Was this page helpful?
ScyllaDB Python Driver is available under the Apache v2 License. ScyllaDB Python Driver is a fork of DataStax Python Driver. See Copyright here.
Caution
You're viewing documentation for a deprecated version of Scylla Python Driver. Switch to the latest stable version.
The Cassandra driver executes graph queries over the Cassandra native protocol. Use
Session.execute_graph()
or Session.execute_graph_async()
for
executing gremlin queries in DSE Graph.
Three Execution Profiles are provided suitable for graph execution:
See Getting Started and Execution Profiles for more detail on working with profiles.

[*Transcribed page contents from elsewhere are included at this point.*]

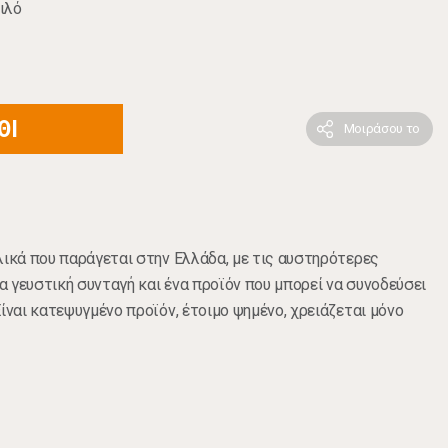
ιλό
ΘΙ
Μοιράσου το
λικά που παράγεται στην Ελλάδα, με τις αυστηρότερες
 γευστική συνταγή και ένα προϊόν που μπορεί να συνοδεύσει
ίναι κατεψυγμένο προϊόν, έτοιμο ψημένο, χρειάζεται μόνο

First, we need to create a graph in the system. To access the system API, we use the system execution profile
from cassandra.cluster import Cluster, EXEC_PROFILE_GRAPH_SYSTEM_DEFAULT
cluster = Cluster()
session = cluster.connect()
graph_name = 'movies'
session.execute_graph("system.graph(name).ifNotExists().create()", {'name': graph_name},
execution_profile=EXEC_PROFILE_GRAPH_SYSTEM_DEFAULT)
To execute requests on our newly created graph, we need to setup an execution profile. Additionally, we also need to set the schema_mode to development for the schema creation:
from cassandra.cluster import Cluster, GraphExecutionProfile, EXEC_PROFILE_GRAPH_DEFAULT
from cassandra.datastax.graph import GraphOptions
graph_name = 'movies'
ep = GraphExecutionProfile(graph_options=GraphOptions(graph_name=graph_name))
cluster = Cluster(execution_profiles={EXEC_PROFILE_GRAPH_DEFAULT: ep})
session = cluster.connect()
session.execute_graph("schema.config().option('graph.schema_mode').set('development')")
We are ready to configure our graph schema. We will create a simple one for movies:
# properties are used to define a vertex
properties = """
schema.propertyKey("genreId").Text().create();
schema.propertyKey("personId").Text().create();
schema.propertyKey("movieId").Text().create();
schema.propertyKey("name").Text().create();
schema.propertyKey("title").Text().create();
schema.propertyKey("year").Int().create();
schema.propertyKey("country").Text().create();
"""
session.execute_graph(properties) # we can execute multiple statements in a single request
# A Vertex represents a "thing" in the world.
vertices = """
schema.vertexLabel("genre").properties("genreId","name").create();
schema.vertexLabel("person").properties("personId","name").create();
schema.vertexLabel("movie").properties("movieId","title","year","country").create();
"""
session.execute_graph(vertices)
# An edge represents a relationship between two vertices
edges = """
schema.edgeLabel("belongsTo").single().connection("movie","genre").create();
schema.edgeLabel("actor").connection("movie","person").create();
"""
session.execute_graph(edges)
# Indexes to execute graph requests efficiently
indexes = """
schema.vertexLabel("genre").index("genresById").materialized().by("genreId").add();
schema.vertexLabel("genre").index("genresByName").materialized().by("name").add();
schema.vertexLabel("person").index("personsById").materialized().by("personId").add();
schema.vertexLabel("person").index("personsByName").materialized().by("name").add();
schema.vertexLabel("movie").index("moviesById").materialized().by("movieId").add();
schema.vertexLabel("movie").index("moviesByTitle").materialized().by("title").add();
schema.vertexLabel("movie").index("moviesByYear").secondary().by("year").add();
"""
Next, we’ll add some data:
session.execute_graph("""
g.addV('genre').property('genreId', 1).property('name', 'Action').next();
g.addV('genre').property('genreId', 2).property('name', 'Drama').next();
g.addV('genre').property('genreId', 3).property('name', 'Comedy').next();
g.addV('genre').property('genreId', 4).property('name', 'Horror').next();
""")
session.execute_graph("""
g.addV('person').property('personId', 1).property('name', 'Mark Wahlberg').next();
g.addV('person').property('personId', 2).property('name', 'Leonardo DiCaprio').next();
g.addV('person').property('personId', 3).property('name', 'Iggy Pop').next();
""")
session.execute_graph("""
g.addV('movie').property('movieId', 1).property('title', 'The Happening').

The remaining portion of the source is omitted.